貧困は、子どもの健康や社会生活に悪影響を及ぼします。生活保護世帯の子どもたちは、健康や生活に関して多様なニーズを抱えており、個々の生活背景に応じた支援が求められています。また、効果的な支援方法も個々の生活背景によって異なります。
そこで、上野恵子 医学研究科特定助教らの研究グループは、生活保護世帯の子どもたちを生活背景に応じて類型化するために、1,275名が回答した質問紙調査から得た情報を用いて、機械学習の手法(ソフトクラスタリング)で生活背景の異なる小集団(セグメント)に類型化しました。次に、この分析で得られた結果をもとに、複雑な支援ニーズを持つ子どもたちを支援する専門家(NPO職員、児童精神科医、保健師、スクールカウンセラーなど。以下、「専門家」)へのインタビュー調査を実施し、各セグメントの生活背景や特性(人物像)を把握するとともに、それぞれに適した健康・生活支援策について意見を収集しました。その結果、特徴的なセグメントが抽出され、専門家が納得する5つのセグメント(「自分で何でもできる子ども」(セグメント1)、「施設にいる子ども」(セグメント2)、「引きこもりの子ども」(セグメント3)、「抽象的な質問に答えるのが面倒だと思う子ども」(セグメント4)、「生活保護利用の世代間連鎖がある世帯の子ども」(セグメント5))が得られました。さらに、専門家へのインタビュー調査の結果から、身体的健康にとどまらず、社会的健康(周囲の人々と関わり合いがあること、他者から必要とされることなど)・精神的健康を支える多様な支援策が示唆されました。具体的には、「高等教育進学への経済的支援」(セグメント1)、「多様で豊かな楽しみを経験するための支援」(セグメント2)、「継続的に交流できる家族以外の大人の存在」(セグメント3)、「自身のことを一緒に考えてあげる支援」(セグメント4)、「家族全体への支援」(セグメント5)です。本研究の成果をもとに、現在、各セグメントに適した支援プランの提示を行うテーラーメイド型支援システムの開発を進めています。

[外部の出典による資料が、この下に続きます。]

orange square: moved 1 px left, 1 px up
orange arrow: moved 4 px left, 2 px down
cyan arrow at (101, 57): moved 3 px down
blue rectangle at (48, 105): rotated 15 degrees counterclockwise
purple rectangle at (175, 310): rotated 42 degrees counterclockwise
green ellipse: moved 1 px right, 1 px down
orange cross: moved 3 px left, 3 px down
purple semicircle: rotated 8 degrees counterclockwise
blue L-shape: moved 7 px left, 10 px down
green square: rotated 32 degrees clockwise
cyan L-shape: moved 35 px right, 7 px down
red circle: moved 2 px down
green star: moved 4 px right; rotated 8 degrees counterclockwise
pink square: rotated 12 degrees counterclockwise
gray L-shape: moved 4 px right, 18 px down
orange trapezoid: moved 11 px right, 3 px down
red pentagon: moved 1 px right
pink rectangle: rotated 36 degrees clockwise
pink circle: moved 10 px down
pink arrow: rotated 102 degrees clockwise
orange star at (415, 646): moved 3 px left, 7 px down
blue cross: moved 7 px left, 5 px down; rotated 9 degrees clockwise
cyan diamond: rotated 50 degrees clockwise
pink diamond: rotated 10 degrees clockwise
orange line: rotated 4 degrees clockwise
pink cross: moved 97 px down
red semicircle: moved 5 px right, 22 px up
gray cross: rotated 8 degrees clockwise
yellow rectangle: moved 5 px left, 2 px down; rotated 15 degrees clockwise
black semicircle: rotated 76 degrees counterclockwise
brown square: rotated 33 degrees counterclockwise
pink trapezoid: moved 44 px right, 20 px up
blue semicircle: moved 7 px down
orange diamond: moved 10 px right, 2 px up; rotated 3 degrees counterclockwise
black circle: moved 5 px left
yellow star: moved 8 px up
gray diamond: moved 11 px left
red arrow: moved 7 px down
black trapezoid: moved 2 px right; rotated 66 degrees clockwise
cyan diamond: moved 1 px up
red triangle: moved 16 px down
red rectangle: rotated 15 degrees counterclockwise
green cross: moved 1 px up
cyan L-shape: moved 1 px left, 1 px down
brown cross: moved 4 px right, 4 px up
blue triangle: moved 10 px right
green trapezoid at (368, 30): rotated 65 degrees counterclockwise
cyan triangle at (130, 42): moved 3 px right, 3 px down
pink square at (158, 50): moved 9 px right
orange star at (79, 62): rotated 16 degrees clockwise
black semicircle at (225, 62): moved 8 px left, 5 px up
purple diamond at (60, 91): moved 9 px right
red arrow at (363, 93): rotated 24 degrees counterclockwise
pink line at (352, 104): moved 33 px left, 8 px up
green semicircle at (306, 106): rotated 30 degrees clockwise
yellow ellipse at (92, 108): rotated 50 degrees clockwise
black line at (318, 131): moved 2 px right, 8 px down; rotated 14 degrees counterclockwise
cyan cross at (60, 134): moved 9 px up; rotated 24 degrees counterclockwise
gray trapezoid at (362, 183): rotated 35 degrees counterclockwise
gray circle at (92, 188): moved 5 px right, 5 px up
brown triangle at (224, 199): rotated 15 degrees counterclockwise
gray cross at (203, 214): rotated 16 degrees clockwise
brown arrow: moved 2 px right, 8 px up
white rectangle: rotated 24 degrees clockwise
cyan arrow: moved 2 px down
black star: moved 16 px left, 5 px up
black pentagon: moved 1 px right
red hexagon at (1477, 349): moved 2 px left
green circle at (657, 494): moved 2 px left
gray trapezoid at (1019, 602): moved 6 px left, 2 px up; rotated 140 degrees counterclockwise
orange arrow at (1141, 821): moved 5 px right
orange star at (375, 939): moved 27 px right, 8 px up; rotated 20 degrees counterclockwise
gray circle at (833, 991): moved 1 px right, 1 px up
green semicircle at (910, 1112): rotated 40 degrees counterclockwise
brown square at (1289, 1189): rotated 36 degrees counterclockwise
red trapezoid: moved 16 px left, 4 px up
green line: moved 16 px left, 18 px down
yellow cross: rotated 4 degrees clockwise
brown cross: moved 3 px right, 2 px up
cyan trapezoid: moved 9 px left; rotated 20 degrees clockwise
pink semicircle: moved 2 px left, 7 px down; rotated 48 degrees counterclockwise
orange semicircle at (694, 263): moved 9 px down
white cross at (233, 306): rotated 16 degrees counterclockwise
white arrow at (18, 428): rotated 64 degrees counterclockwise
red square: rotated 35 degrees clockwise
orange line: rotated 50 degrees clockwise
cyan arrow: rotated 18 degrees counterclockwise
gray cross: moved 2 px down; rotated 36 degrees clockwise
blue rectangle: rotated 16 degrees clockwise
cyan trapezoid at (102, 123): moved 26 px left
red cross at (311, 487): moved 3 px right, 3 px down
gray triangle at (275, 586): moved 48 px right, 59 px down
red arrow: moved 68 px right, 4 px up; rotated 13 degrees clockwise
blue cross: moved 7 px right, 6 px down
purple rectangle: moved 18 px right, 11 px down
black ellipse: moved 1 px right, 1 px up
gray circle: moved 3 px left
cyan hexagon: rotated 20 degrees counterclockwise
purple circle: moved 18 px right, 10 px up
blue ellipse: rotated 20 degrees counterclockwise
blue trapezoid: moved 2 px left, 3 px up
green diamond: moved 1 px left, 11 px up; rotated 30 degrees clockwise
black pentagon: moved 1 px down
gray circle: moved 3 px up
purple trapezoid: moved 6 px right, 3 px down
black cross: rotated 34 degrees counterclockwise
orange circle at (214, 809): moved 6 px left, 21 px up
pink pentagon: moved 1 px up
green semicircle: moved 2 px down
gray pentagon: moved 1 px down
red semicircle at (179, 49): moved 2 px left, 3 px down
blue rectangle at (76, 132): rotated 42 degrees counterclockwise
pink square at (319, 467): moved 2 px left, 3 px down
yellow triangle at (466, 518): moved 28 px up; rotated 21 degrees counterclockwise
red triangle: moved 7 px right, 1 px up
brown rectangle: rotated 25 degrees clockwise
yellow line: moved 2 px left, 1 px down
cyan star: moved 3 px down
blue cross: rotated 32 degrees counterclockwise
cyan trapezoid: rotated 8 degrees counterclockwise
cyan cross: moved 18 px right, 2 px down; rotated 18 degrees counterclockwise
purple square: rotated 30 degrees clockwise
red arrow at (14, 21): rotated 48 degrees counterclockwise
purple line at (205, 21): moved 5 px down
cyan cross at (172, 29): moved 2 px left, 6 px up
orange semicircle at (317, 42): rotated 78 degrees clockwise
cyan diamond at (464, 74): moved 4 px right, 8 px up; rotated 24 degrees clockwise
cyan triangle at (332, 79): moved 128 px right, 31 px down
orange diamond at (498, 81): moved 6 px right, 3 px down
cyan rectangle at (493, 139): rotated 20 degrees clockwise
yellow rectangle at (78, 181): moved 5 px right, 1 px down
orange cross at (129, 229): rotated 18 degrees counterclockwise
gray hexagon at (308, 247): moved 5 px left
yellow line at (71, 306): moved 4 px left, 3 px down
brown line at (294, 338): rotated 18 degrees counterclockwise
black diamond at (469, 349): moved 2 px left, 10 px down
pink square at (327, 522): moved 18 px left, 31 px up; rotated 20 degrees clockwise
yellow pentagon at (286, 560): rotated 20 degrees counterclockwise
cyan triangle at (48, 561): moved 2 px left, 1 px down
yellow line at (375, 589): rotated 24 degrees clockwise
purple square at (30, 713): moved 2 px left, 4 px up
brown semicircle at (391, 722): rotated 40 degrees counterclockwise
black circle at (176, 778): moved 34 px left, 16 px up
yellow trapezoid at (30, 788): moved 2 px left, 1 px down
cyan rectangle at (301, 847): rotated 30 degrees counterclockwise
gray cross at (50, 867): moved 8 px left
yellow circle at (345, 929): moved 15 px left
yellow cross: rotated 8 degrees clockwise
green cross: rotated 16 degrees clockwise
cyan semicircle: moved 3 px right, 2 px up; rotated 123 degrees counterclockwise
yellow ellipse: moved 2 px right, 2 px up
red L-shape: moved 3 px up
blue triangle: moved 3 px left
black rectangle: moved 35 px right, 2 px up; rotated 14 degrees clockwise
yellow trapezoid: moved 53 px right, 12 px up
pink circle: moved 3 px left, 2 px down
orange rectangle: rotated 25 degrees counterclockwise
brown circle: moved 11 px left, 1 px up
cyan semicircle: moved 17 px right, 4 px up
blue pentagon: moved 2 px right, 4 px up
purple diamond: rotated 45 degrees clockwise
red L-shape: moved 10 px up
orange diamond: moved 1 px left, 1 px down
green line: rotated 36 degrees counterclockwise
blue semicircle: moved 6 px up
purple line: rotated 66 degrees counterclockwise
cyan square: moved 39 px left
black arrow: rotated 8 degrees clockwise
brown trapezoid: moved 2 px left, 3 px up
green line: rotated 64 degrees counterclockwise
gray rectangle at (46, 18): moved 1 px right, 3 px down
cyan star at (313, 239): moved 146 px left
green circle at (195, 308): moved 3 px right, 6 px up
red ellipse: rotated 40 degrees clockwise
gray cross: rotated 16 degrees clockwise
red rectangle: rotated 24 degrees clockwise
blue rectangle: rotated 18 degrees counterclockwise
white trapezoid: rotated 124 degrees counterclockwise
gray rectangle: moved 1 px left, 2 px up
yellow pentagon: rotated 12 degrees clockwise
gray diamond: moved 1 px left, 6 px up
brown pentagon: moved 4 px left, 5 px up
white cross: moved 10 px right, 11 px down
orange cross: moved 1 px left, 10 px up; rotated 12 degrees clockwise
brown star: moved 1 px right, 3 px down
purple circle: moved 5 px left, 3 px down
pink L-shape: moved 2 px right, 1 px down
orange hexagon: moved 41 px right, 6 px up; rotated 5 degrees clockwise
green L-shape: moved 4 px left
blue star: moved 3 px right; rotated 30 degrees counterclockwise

本研究成果は、2025年4月16日に、国際学術誌「International Journal for Equity in Health」にオンライン掲載されました。

【DOI】
https://doi.org/10.1186/s12939-025-02467-6
【KURENAIアクセスURL】
http://hdl.handle.net/2433/293443
【書誌情報】
Keiko Ueno, Daisuke Nishioka, Shiho Kino, Naoki Kondo (2025). A data-driven approach to detect support strategies for children living in households receiving public assistance in Japan: a mixed methods study to establish tailor-made health and welfare care. International Journal for Equity in Health, 24, 1, 103.